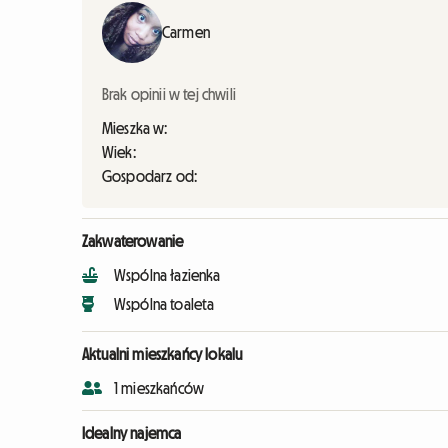
Carmen
Brak opinii w tej chwili
Mieszka w:
Wiek:
Gospodarz od:
Zakwaterowanie
Wspólna łazienka
Wspólna toaleta
Aktualni mieszkańcy lokalu
1 mieszkańców
Idealny najemca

* * * *

## [Exercise]
Write out every record exactly. Leave the pictures out.

## [Answer area]
Carmen
Brak opinii w tej chwili
Mieszka w:
Wiek:
Gospodarz od:
Zakwaterowanie
Wspólna łazienka
Wspólna toaleta
Aktualni mieszkańcy lokalu
1 mieszkańców
Idealny najemca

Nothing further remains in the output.